* **Problem**
Copy out every line holding the string "Viby" from the records below.

* **Available data**
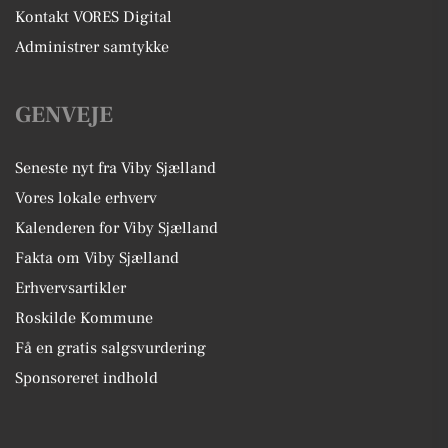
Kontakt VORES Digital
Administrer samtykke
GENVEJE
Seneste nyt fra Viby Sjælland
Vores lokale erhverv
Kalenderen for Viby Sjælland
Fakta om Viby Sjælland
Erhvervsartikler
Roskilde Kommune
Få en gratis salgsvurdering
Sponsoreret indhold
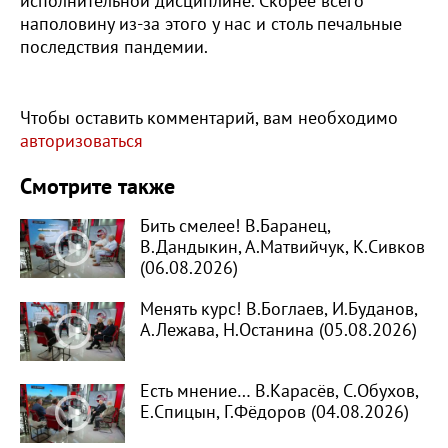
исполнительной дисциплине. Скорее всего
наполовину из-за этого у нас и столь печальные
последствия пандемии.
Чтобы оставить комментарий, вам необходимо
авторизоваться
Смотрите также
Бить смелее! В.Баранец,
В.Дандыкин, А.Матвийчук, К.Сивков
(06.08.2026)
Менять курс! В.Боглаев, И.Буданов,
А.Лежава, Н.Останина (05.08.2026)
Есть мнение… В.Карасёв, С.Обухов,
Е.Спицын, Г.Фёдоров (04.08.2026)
==
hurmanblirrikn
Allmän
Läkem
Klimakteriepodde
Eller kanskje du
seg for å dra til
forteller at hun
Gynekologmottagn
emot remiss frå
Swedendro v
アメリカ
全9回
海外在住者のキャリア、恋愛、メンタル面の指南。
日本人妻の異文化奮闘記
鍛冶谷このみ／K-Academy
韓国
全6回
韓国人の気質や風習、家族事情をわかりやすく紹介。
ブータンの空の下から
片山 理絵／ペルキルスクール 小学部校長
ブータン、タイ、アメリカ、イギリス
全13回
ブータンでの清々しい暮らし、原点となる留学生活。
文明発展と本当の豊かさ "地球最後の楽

* **Task response**
Seneste nyt fra Viby Sjælland
Kalenderen for Viby Sjælland
Fakta om Viby Sjælland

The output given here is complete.